EXERCISE INPUTS
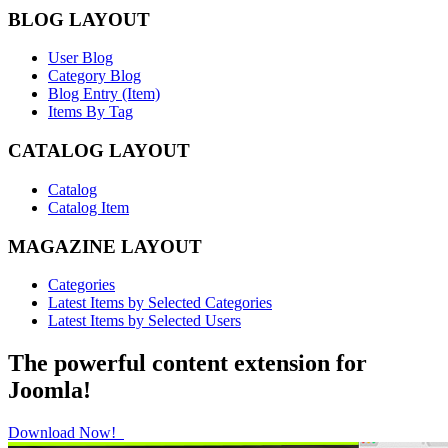
BLOG LAYOUT
User Blog
Category Blog
Blog Entry (Item)
Items By Tag
CATALOG LAYOUT
Catalog
Catalog Item
MAGAZINE LAYOUT
Categories
Latest Items by Selected Categories
Latest Items by Selected Users
The powerful content extension for
Joomla!
Download Now!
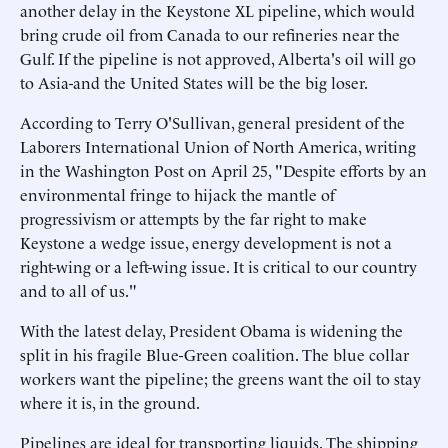
another delay in the Keystone XL pipeline, which would
bring crude oil from Canada to our refineries near the
Gulf. If the pipeline is not approved, Alberta's oil will go
to Asia-and the United States will be the big loser.
According to Terry O'Sullivan, general president of the
Laborers International Union of North America, writing
in the Washington Post on April 25, "Despite efforts by an
environmental fringe to hijack the mantle of
progressivism or attempts by the far right to make
Keystone a wedge issue, energy development is not a
right-wing or a left-wing issue. It is critical to our country
and to all of us."
With the latest delay, President Obama is widening the
split in his fragile Blue-Green coalition. The blue collar
workers want the pipeline; the greens want the oil to stay
where it is, in the ground.
Pipelines are ideal for transporting liquids. The shipping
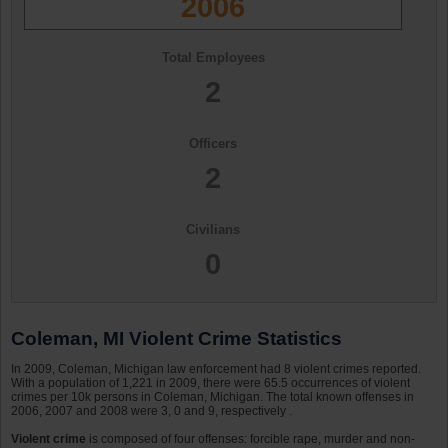
2006
Total Employees
2
Officers
2
Civilians
0
Coleman, MI Violent Crime Statistics
In 2009, Coleman, Michigan law enforcement had 8 violent crimes reported.
With a population of 1,221 in 2009, there were 65.5 occurrences of violent
crimes per 10k persons in Coleman, Michigan. The total known offenses in
2006, 2007 and 2008 were 3, 0 and 9, respectively .
Violent crime
is composed of four offenses: forcible rape, murder and non-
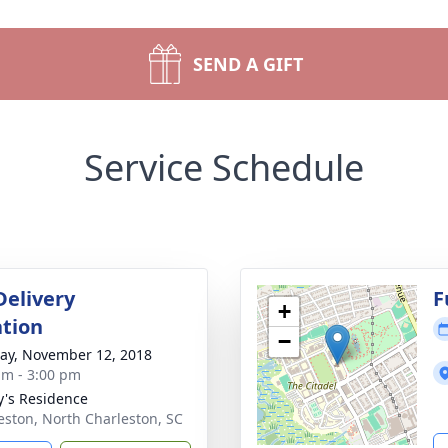
SEND A GIFT
Service Schedule
Delivery
F
+
tion
−
y, November 12, 2018
am - 3:00 pm
y's Residence
eston, North Charleston, SC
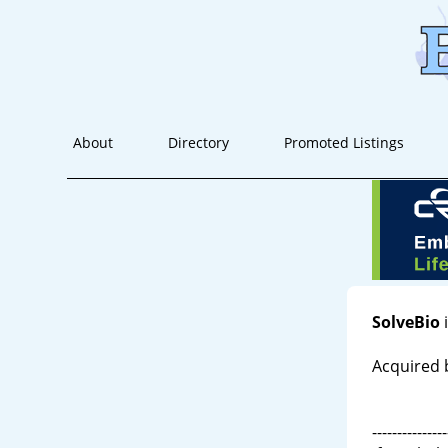
About
Directory
Promoted Listings
SolveBio
i
Acquired 
---------------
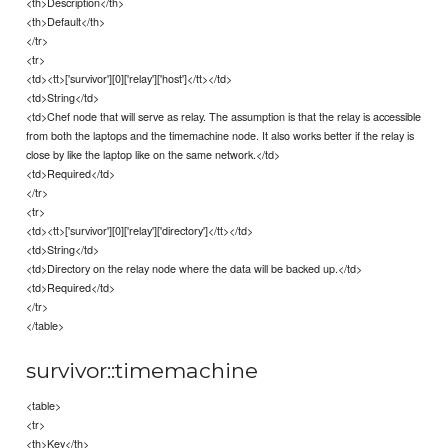
<th>Description</th>
<th>Default</th>
</tr>
<tr>
<td><tt>['survivor'][0]['relay']['host']</tt></td>
<td>String</td>
<td>Chef node that will serve as relay. The assumption is that the relay is accessible
from both the laptops and the timemachine node. It also works better if the relay is
close by like the laptop like on the same network.</td>
<td>Required</td>
</tr>
<tr>
<td><tt>['survivor'][0]['relay']['directory']</tt></td>
<td>String</td>
<td>Directory on the relay node where the data will be backed up.</td>
<td>Required</td>
</tr>
</table>
survivor::timemachine
<table>
<tr>
<th>Key</th>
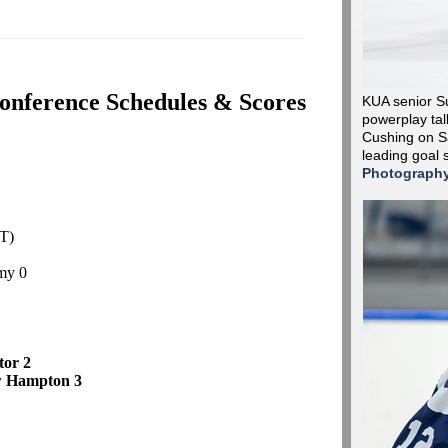
onference Schedules & Scores
KUA senior S
powerplay tall
Cushing on Sa
leading goal 
Photograph
T)
my 0
ctor 2
w Hampton 3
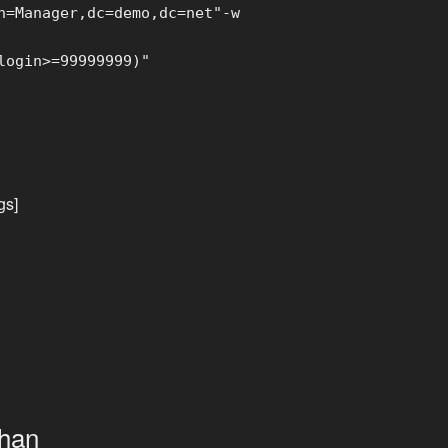
=Manager,dc=demo,dc=net"-w
login>=99999999)"
gs]
than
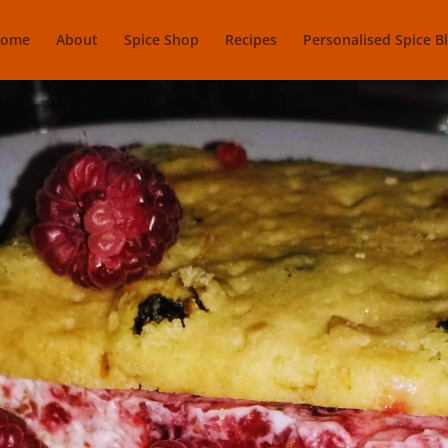
ome
About
Spice Shop
Recipes
Personalised Spice B
ants Icecream 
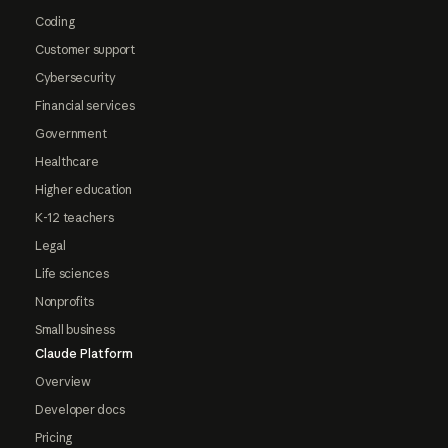
Coding
Customer support
Cybersecurity
Financial services
Government
Healthcare
Higher education
K-12 teachers
Legal
Life sciences
Nonprofits
Small business
Claude Platform
Overview
Developer docs
Pricing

TASK ITEM
Set down the entries above exactly; no pictures belong in the copy.

REPLY
BLOG LAYOUT
User Blog
Category Blog
Blog Entry (Item)
Items By Tag
CATALOG LAYOUT
Catalog
Catalog Item
MAGAZINE LAYOUT
Categories
Latest Items by Selected Categories
Latest Items by Selected Users
The powerful content extension for
Joomla!
Download Now!
another delay in the Keystone XL pipeline, which would
bring crude oil from Canada to our refineries near the
Gulf. If the pipeline is not approved, Alberta's oil will go
to Asia-and the United States will be the big loser.
According to Terry O'Sullivan, general president of the
Laborers International Union of North America, writing
in the Washington Post on April 25, "Despite efforts by an
environmental fringe to hijack the mantle of
progressivism or attempts by the far right to make
Keystone a wedge issue, energy development is not a
right-wing or a left-wing issue. It is critical to our country
and to all of us."
With the latest delay, President Obama is widening the
split in his fragile Blue-Green coalition. The blue collar
workers want the pipeline; the greens want the oil to stay
where it is, in the ground.
Pipelines are ideal for transporting liquids. The shipping
2006
Total Employees
2
Officers
2
Civilians
0
Coleman, MI Violent Crime Statistics
In 2009, Coleman, Michigan law enforcement had 8 violent crimes reported.
With a population of 1,221 in 2009, there were 65.5 occurrences of violent
crimes per 10k persons in Coleman, Michigan. The total known offenses in
2006, 2007 and 2008 were 3, 0 and 9, respectively .
Violent crime
is composed of four offenses: forcible rape, murder and non-
SEND A GIFT
Service Schedule
Delivery
F
+
tion
−
y, November 12, 2018
am - 3:00 pm
y's Residence
eston, North Charleston, SC
About
Directory
Promoted Listings
SolveBio
i
Acquired 
---------------
<th>Description</th>
<th>Default</th>
</tr>
<tr>
<td><tt>['survivor'][0]['relay']['host']</tt></td>
<td>String</td>
<td>Chef node that will serve as relay. The assumption is that the relay is accessible
from both the laptops and the timemachine node. It also works better if the relay is
close by like the laptop like on the same network.</td>
<td>Required</td>
</tr>
<tr>
<td><tt>['survivor'][0]['relay']['directory']</tt></td>
<td>String</td>
<td>Directory on the relay node where the data will be backed up.</td>
<td>Required</td>
</tr>
</table>
survivor::timemachine
<table>
<tr>
<th>Key</th>
onference Schedules & Scores
KUA senior S
powerplay tall
Cushing on Sa
leading goal 
Photograph
T)
my 0
ctor 2
w Hampton 3
=Manager,dc=demo,dc=net"-w
login>=99999999)"
gs]
than
ome
About
Spice Shop
Recipes
Personalised Spice B
ants Icecream 
Coding
Customer support
Cybersecurity
Financial services
Government
Healthcare
Higher education
K-12 teachers
Legal
Life sciences
Nonprofits
Small business
Claude Platform
Overview
Developer docs
Pricing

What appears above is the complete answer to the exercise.